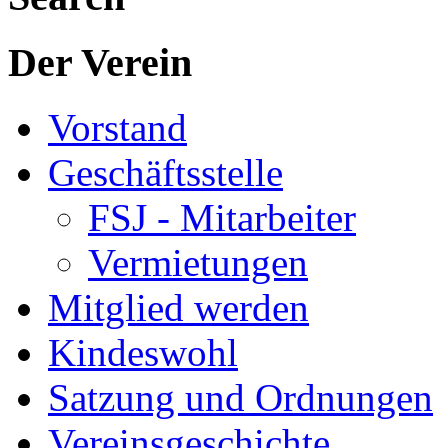
Der Verein
Vorstand
Geschäftsstelle
FSJ - Mitarbeiter
Vermietungen
Mitglied werden
Kindeswohl
Satzung und Ordnungen
Vereinsgeschichte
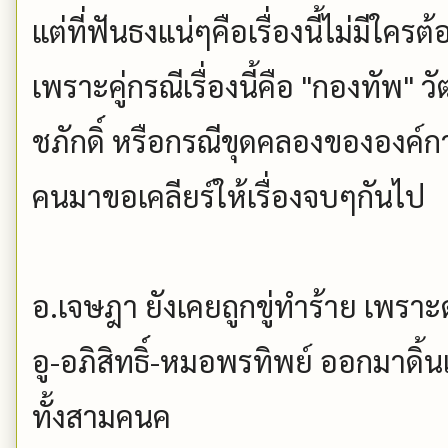
แต่ที่ฟันธงแน่ๆคือเรื่องนี้ไม่มีใค
เพราะคู่กรณีเรื่องนี้คือ "กองทัพ
ชภักดิ์ หรือกรณีขุดคลองขององค์ก
คนมาขอเคลียร์ให้เรื่องจบๆกันไป
อ.เจษฎา ยังเคยถูกขู่ทำร้าย เพราะด
อู-อภิสิทธิ์-หมอพรทิพย์ ออกมาดิ้นแ
ทั้งสามคนค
◆ ◆ ◆ ◆
# ACTION ITEM:
All of the records need to be restated word for word, but not the pictures.

# YOUR SOLUTION:
Der Verein
Vorstand
Geschäftsstelle
FSJ - Mitarbeiter
Vermietungen
Mitglied werden
Kindeswohl
Satzung und Ordnungen
Vereinsgeschichte
แต่ที่ฟันธงแน่ๆคือเรื่องนี้ไม่มีใค
เพราะคู่กรณีเรื่องนี้คือ "กองทัพ
ชภักดิ์ หรือกรณีขุดคลองขององค์ก
คนมาขอเคลียร์ให้เรื่องจบๆกันไป
อ.เจษฎา ยังเคยถูกขู่ทำร้าย เพราะด
อู-อภิสิทธิ์-หมอพรทิพย์ ออกมาดิ้นแ
ทั้งสามคนค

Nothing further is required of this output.